§ **Try it**: The listing below holds a line with "Евросоюзе – единственная гарантия" and a line with "европейские страны, они не имели даже". Reproduce those two lines exactly, plus everything between them.

§ **Input records**:
⁂
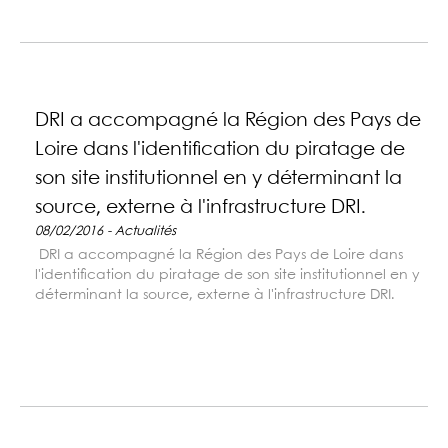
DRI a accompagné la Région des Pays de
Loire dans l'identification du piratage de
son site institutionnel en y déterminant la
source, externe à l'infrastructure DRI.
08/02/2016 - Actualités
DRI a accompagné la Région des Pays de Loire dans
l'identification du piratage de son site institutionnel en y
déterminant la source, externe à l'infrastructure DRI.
⁂
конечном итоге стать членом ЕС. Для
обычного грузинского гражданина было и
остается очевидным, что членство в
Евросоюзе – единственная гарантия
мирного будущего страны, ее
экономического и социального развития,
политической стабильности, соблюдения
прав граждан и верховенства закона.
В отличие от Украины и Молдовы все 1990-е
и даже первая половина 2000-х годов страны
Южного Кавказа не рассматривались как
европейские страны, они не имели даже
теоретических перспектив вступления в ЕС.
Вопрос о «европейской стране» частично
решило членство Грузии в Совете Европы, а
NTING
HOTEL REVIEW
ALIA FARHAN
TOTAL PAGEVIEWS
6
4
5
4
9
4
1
⁂
§ **Answer space**:
Евросоюзе – единственная гарантия
мирного будущего страны, ее
экономического и социального развития,
политической стабильности, соблюдения
прав граждан и верховенства закона.
В отличие от Украины и Молдовы все 1990-е
и даже первая половина 2000-х годов страны
Южного Кавказа не рассматривались как
европейские страны, они не имели даже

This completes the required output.